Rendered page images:
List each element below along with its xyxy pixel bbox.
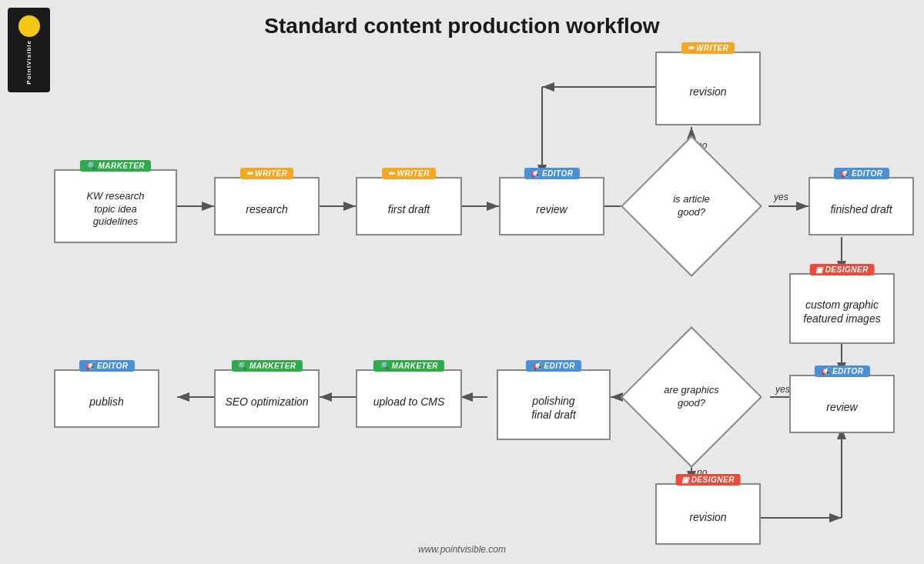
box-kw-research: 🔍MARKETER KW researchtopic ideaguideline… — [54, 169, 177, 243]
label-publish: publish — [89, 389, 123, 409]
badge-marketer-cms: 🔍MARKETER — [373, 360, 444, 372]
page-title: Standard content production workflow — [0, 14, 924, 38]
badge-editor-review1: 📢EDITOR — [524, 168, 579, 179]
label-designer-revision: revision — [689, 504, 726, 524]
logo-circle — [18, 15, 40, 37]
label-article-good: is articlegood? — [641, 156, 742, 256]
badge-editor-review2: 📢EDITOR — [814, 365, 869, 377]
flow-arrows: yes no yes no — [0, 0, 924, 564]
logo: PointVisible — [8, 8, 50, 92]
badge-marketer-seo: 🔍MARKETER — [231, 360, 302, 372]
badge-writer-revision: ✏WRITER — [681, 42, 735, 54]
box-seo-optimization: 🔍MARKETER SEO optimization — [214, 369, 320, 428]
label-upload-cms: upload to CMS — [373, 389, 445, 409]
yes-label-2: yes — [775, 384, 790, 395]
logo-text: PointVisible — [25, 40, 33, 85]
box-upload-cms: 🔍MARKETER upload to CMS — [356, 369, 462, 428]
box-first-draft: ✏WRITER first draft — [356, 177, 462, 235]
badge-editor-polishing: 📢EDITOR — [526, 360, 581, 372]
box-editor-review2: 📢EDITOR review — [789, 375, 895, 433]
label-editor-review2: review — [826, 394, 857, 414]
box-research: ✏WRITER research — [214, 177, 320, 235]
badge-editor-finished: 📢EDITOR — [833, 168, 889, 179]
website-url: www.pointvisible.com — [0, 544, 924, 555]
badge-editor-publish: 📢EDITOR — [79, 360, 134, 372]
badge-writer-draft: ✏WRITER — [382, 168, 436, 179]
box-publish: 📢EDITOR publish — [54, 369, 159, 428]
box-editor-polishing: 📢EDITOR polishingfinal draft — [497, 369, 611, 440]
box-designer-revision: ▣DESIGNER revision — [655, 483, 761, 545]
badge-designer-revision: ▣DESIGNER — [675, 474, 741, 486]
label-writer-revision: revision — [689, 78, 726, 98]
box-editor-review1: 📢EDITOR review — [499, 177, 604, 235]
badge-marketer-kw: 🔍MARKETER — [80, 160, 151, 172]
label-research: research — [246, 196, 287, 216]
box-writer-revision: ✏WRITER revision — [655, 52, 761, 125]
label-designer-graphics: custom graphicfeatured images — [803, 292, 880, 325]
label-finished-draft: finished draft — [830, 196, 892, 216]
box-designer-graphics: ▣DESIGNER custom graphicfeatured images — [789, 273, 895, 344]
label-first-draft: first draft — [388, 196, 430, 216]
label-editor-polishing: polishingfinal draft — [531, 388, 576, 422]
box-finished-draft: 📢EDITOR finished draft — [808, 177, 914, 235]
badge-writer-research: ✏WRITER — [240, 168, 294, 179]
label-kw-research: KW researchtopic ideaguidelines — [86, 184, 144, 229]
label-graphics-good: are graphicsgood? — [641, 347, 742, 447]
label-editor-review1: review — [536, 196, 567, 216]
yes-label-1: yes — [773, 192, 788, 202]
badge-designer-graphics: ▣DESIGNER — [809, 264, 875, 275]
label-seo-optimization: SEO optimization — [225, 389, 308, 409]
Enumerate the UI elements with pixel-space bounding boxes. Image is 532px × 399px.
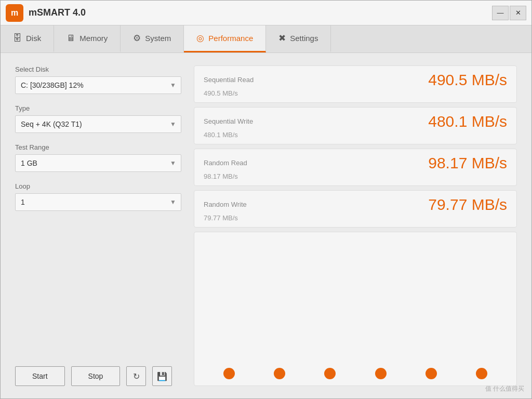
metric-card-0: Sequential Read 490.5 MB/s 490.5 MB/s — [194, 65, 517, 103]
save-button[interactable]: 💾 — [152, 366, 172, 386]
right-panel: Sequential Read 490.5 MB/s 490.5 MB/s Se… — [194, 65, 517, 386]
tab-system-label: System — [145, 34, 171, 43]
loop-label: Loop — [15, 182, 181, 190]
type-group: Type Seq + 4K (Q32 T1)Sequential4K4K Q32… — [15, 104, 181, 133]
dot-4 — [425, 368, 437, 379]
dot-3 — [375, 368, 387, 379]
window-controls: — ✕ — [492, 6, 526, 20]
app-logo: m — [6, 4, 23, 22]
type-dropdown[interactable]: Seq + 4K (Q32 T1)Sequential4K4K Q32T1 — [15, 115, 181, 133]
metric-value-0: 490.5 MB/s — [428, 71, 507, 88]
metric-sub-1: 480.1 MB/s — [204, 131, 507, 139]
range-label: Test Range — [15, 143, 181, 151]
tab-performance-label: Performance — [208, 34, 253, 43]
tab-disk-label: Disk — [26, 34, 41, 43]
action-buttons: Start Stop ↻ 💾 — [15, 366, 181, 386]
tab-memory-label: Memory — [79, 34, 108, 43]
loop-group: Loop 1235 ▼ — [15, 182, 181, 211]
start-button[interactable]: Start — [15, 366, 65, 386]
title-bar: m mSMART 4.0 — ✕ — [1, 1, 531, 25]
tab-settings-label: Settings — [290, 34, 318, 43]
metric-value-1: 480.1 MB/s — [428, 113, 507, 130]
type-label: Type — [15, 104, 181, 112]
select-disk-dropdown[interactable]: C: [30/238GB] 12% — [15, 76, 181, 94]
dot-1 — [274, 368, 285, 379]
logo-text: m — [11, 8, 18, 18]
select-disk-label: Select Disk — [15, 65, 181, 73]
tab-memory[interactable]: 🖥 Memory — [54, 25, 121, 52]
refresh-icon: ↻ — [133, 371, 140, 381]
metric-value-3: 79.77 MB/s — [428, 196, 507, 213]
main-content: Select Disk C: [30/238GB] 12% ▼ Type Seq… — [1, 53, 531, 398]
stop-button[interactable]: Stop — [71, 366, 121, 386]
metric-title-1: Sequential Write — [204, 117, 253, 125]
type-wrapper: Seq + 4K (Q32 T1)Sequential4K4K Q32T1 ▼ — [15, 115, 181, 133]
dot-5 — [476, 368, 487, 379]
select-disk-group: Select Disk C: [30/238GB] 12% ▼ — [15, 65, 181, 94]
tab-performance[interactable]: ◎ Performance — [184, 25, 266, 52]
metric-sub-2: 98.17 MB/s — [204, 172, 507, 180]
range-dropdown[interactable]: 1 GB2 GB4 GB8 GB — [15, 154, 181, 172]
left-panel: Select Disk C: [30/238GB] 12% ▼ Type Seq… — [15, 65, 181, 386]
dots-card — [194, 232, 517, 386]
system-icon: ⚙ — [133, 33, 141, 44]
range-wrapper: 1 GB2 GB4 GB8 GB ▼ — [15, 154, 181, 172]
metric-sub-0: 490.5 MB/s — [204, 89, 507, 97]
watermark: 值 什么值得买 — [485, 384, 524, 393]
app-title: mSMART 4.0 — [29, 7, 492, 18]
tab-settings[interactable]: ✖ Settings — [266, 25, 331, 52]
disk-icon: 🗄 — [13, 33, 22, 44]
loop-dropdown[interactable]: 1235 — [15, 193, 181, 211]
dot-2 — [324, 368, 336, 379]
select-disk-wrapper: C: [30/238GB] 12% ▼ — [15, 76, 181, 94]
loop-wrapper: 1235 ▼ — [15, 193, 181, 211]
metric-sub-3: 79.77 MB/s — [204, 214, 507, 222]
metric-card-2: Random Read 98.17 MB/s 98.17 MB/s — [194, 149, 517, 186]
performance-icon: ◎ — [196, 33, 204, 44]
metric-value-2: 98.17 MB/s — [428, 154, 507, 171]
tab-system[interactable]: ⚙ System — [121, 25, 184, 52]
metric-title-0: Sequential Read — [204, 76, 254, 84]
minimize-button[interactable]: — — [492, 6, 509, 20]
tab-bar: 🗄 Disk 🖥 Memory ⚙ System ◎ Performance ✖… — [1, 25, 531, 53]
metric-card-3: Random Write 79.77 MB/s 79.77 MB/s — [194, 190, 517, 228]
dot-0 — [223, 368, 235, 379]
metric-title-3: Random Write — [204, 201, 247, 208]
memory-icon: 🖥 — [66, 33, 75, 44]
close-button[interactable]: ✕ — [510, 6, 526, 20]
tab-disk[interactable]: 🗄 Disk — [1, 25, 54, 52]
metric-title-2: Random Read — [204, 159, 247, 167]
metric-card-1: Sequential Write 480.1 MB/s 480.1 MB/s — [194, 107, 517, 144]
metrics-container: Sequential Read 490.5 MB/s 490.5 MB/s Se… — [194, 65, 517, 228]
save-icon: 💾 — [157, 371, 167, 381]
refresh-button[interactable]: ↻ — [126, 366, 146, 386]
range-group: Test Range 1 GB2 GB4 GB8 GB ▼ — [15, 143, 181, 172]
settings-icon: ✖ — [278, 33, 286, 44]
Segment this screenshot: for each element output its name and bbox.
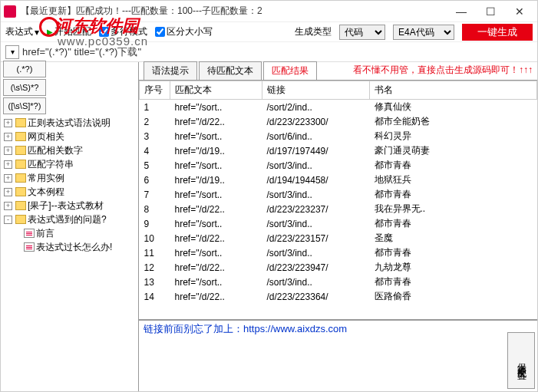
tree-item[interactable]: +匹配字符串: [4, 157, 138, 171]
cell-index: 14: [140, 289, 170, 304]
right-panel: 语法提示 待匹配文本 匹配结果 看不懂不用管，直接点击生成源码即可！↑↑↑ 序号…: [139, 62, 537, 391]
window-title: 【最近更新】匹配成功！---匹配数量：100---子匹配数量：2: [21, 5, 447, 18]
tree-item[interactable]: +[果子]--表达式教材: [4, 199, 138, 212]
table-row[interactable]: 1href="/sort../sort/2/ind..修真仙侠: [140, 100, 537, 115]
cell-title: 都市全能奶爸: [370, 114, 537, 129]
expand-icon[interactable]: +: [4, 133, 12, 141]
expand-icon[interactable]: +: [4, 202, 12, 210]
cell-index: 13: [140, 275, 170, 289]
table-row[interactable]: 4href="/d/19../d/197/197449/豪门通灵萌妻: [140, 143, 537, 158]
tree-label: 匹配字符串: [28, 158, 74, 171]
table-row[interactable]: 5href="/sort../sort/3/ind..都市青春: [140, 158, 537, 173]
expand-icon[interactable]: +: [4, 147, 12, 155]
cell-match: href="/d/19..: [170, 173, 262, 187]
table-row[interactable]: 11href="/sort../sort/3/ind..都市青春: [140, 245, 537, 260]
main-area: +正则表达式语法说明+网页相关+匹配相关数字+匹配字符串+常用实例+文本例程+[…: [1, 62, 537, 391]
bottom-spacer: [139, 338, 507, 391]
start-match-button[interactable]: ▶ 开始匹配: [47, 25, 91, 38]
cell-link: /d/223/223300/: [262, 114, 370, 129]
cell-link: /sort/3/ind..: [262, 245, 370, 260]
tree-item[interactable]: +文本例程: [4, 185, 138, 199]
quick-btn-1[interactable]: (.*?): [3, 61, 46, 77]
cell-index: 9: [140, 216, 170, 231]
cell-match: href="/sort..: [170, 216, 262, 231]
save-config-button[interactable]: 保存本次配置: [507, 332, 535, 389]
cell-index: 5: [140, 158, 170, 173]
tree-item[interactable]: +正则表达式语法说明: [4, 116, 138, 130]
cell-link: /d/194/194458/: [262, 173, 370, 187]
tree-label: 表达式过长怎么办!: [36, 241, 112, 254]
table-row[interactable]: 7href="/sort../sort/3/ind..都市青春: [140, 187, 537, 202]
expression-dropdown[interactable]: 表达式 ▾: [5, 25, 39, 38]
url-hint: 链接前面别忘了加上：https://www.aixdzs.com: [139, 320, 537, 338]
cell-title: 科幻灵异: [370, 129, 537, 143]
table-row[interactable]: 9href="/sort../sort/3/ind..都市青春: [140, 216, 537, 231]
close-button[interactable]: ✕: [505, 2, 534, 21]
tree-child-item[interactable]: 前言: [4, 226, 138, 240]
multiline-checkbox[interactable]: 多行模式: [99, 25, 147, 38]
quick-btn-2[interactable]: (\s\S)*?: [3, 79, 46, 96]
tree-child-item[interactable]: 表达式过长怎么办!: [4, 240, 138, 254]
table-row[interactable]: 3href="/sort../sort/6/ind..科幻灵异: [140, 129, 537, 143]
expand-icon[interactable]: +: [4, 119, 12, 127]
quick-btn-3[interactable]: ([\s\S]*?): [3, 97, 46, 114]
window-controls: — ☐ ✕: [447, 2, 534, 21]
code-type-select[interactable]: E4A代码: [393, 25, 454, 40]
col-link[interactable]: 链接: [262, 81, 370, 100]
expand-icon[interactable]: +: [4, 160, 12, 169]
cell-title: 九劫龙尊: [370, 260, 537, 275]
maximize-button[interactable]: ☐: [476, 2, 505, 21]
table-row[interactable]: 14href="/d/22../d/223/223364/医路偷香: [140, 289, 537, 304]
case-sensitive-checkbox[interactable]: 区分大小写: [155, 25, 213, 38]
cell-index: 1: [140, 100, 170, 115]
table-row[interactable]: 13href="/sort../sort/3/ind..都市青春: [140, 275, 537, 289]
cell-index: 3: [140, 129, 170, 143]
tree-item[interactable]: +网页相关: [4, 130, 138, 143]
tab-pending-text[interactable]: 待匹配文本: [199, 61, 262, 80]
cell-link: /sort/2/ind..: [262, 100, 370, 115]
cell-link: /d/223/223237/: [262, 202, 370, 216]
table-row[interactable]: 8href="/d/22../d/223/223237/我在异界无..: [140, 202, 537, 216]
cell-link: /d/223/223364/: [262, 289, 370, 304]
table-row[interactable]: 12href="/d/22../d/223/223947/九劫龙尊: [140, 260, 537, 275]
tab-syntax-hint[interactable]: 语法提示: [144, 61, 197, 80]
cell-index: 10: [140, 231, 170, 245]
cell-link: /sort/6/ind..: [262, 129, 370, 143]
cell-match: href="/sort..: [170, 129, 262, 143]
tree-item[interactable]: +匹配相关数字: [4, 143, 138, 157]
table-row[interactable]: 10href="/d/22../d/223/223157/圣魔: [140, 231, 537, 245]
start-match-label: 开始匹配: [54, 25, 91, 38]
gen-type-select[interactable]: 代码: [339, 25, 385, 40]
expand-icon[interactable]: +: [4, 188, 12, 196]
cell-index: 8: [140, 202, 170, 216]
regex-dropdown-icon[interactable]: ▾: [5, 45, 19, 59]
expand-icon[interactable]: -: [4, 216, 12, 224]
minimize-button[interactable]: —: [447, 2, 476, 21]
expand-icon[interactable]: +: [4, 174, 12, 183]
folder-icon: [15, 215, 26, 224]
regex-input[interactable]: href="(.*?)" title="(.*?)下载": [22, 45, 141, 59]
col-index[interactable]: 序号: [140, 81, 170, 100]
table-row[interactable]: 2href="/d/22../d/223/223300/都市全能奶爸: [140, 114, 537, 129]
expression-label: 表达式: [5, 25, 33, 38]
cell-match: href="/d/22..: [170, 289, 262, 304]
cell-title: 我在异界无..: [370, 202, 537, 216]
quick-buttons: (.*?) (\s\S)*? ([\s\S]*?): [3, 61, 46, 116]
tree-item[interactable]: +常用实例: [4, 171, 138, 185]
table-row[interactable]: 6href="/d/19../d/194/194458/地狱狂兵: [140, 173, 537, 187]
tree-item[interactable]: -表达式遇到的问题?: [4, 212, 138, 226]
toolbar: 表达式 ▾ ▶ 开始匹配 多行模式 区分大小写 生成类型 代码 E4A代码 一键…: [1, 22, 537, 42]
generate-button[interactable]: 一键生成: [462, 24, 533, 41]
cell-link: /sort/3/ind..: [262, 158, 370, 173]
tree-label: 网页相关: [28, 130, 64, 143]
cell-title: 豪门通灵萌妻: [370, 143, 537, 158]
folder-icon: [15, 160, 26, 169]
result-table-wrap[interactable]: 序号 匹配文本 链接 书名 1href="/sort../sort/2/ind.…: [139, 81, 537, 320]
tab-match-result[interactable]: 匹配结果: [263, 61, 317, 80]
col-name[interactable]: 书名: [370, 81, 537, 100]
case-input[interactable]: [155, 27, 165, 37]
multiline-input[interactable]: [99, 27, 109, 37]
col-match-text[interactable]: 匹配文本: [170, 81, 262, 100]
tree-label: 正则表达式语法说明: [28, 117, 111, 130]
cell-title: 都市青春: [370, 187, 537, 202]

### WORK TASK
Lines containing the word "区分大小写" are to be tallied across the entries above; give only the resulting count.

### SOLUTION TO THIS EXERCISE
2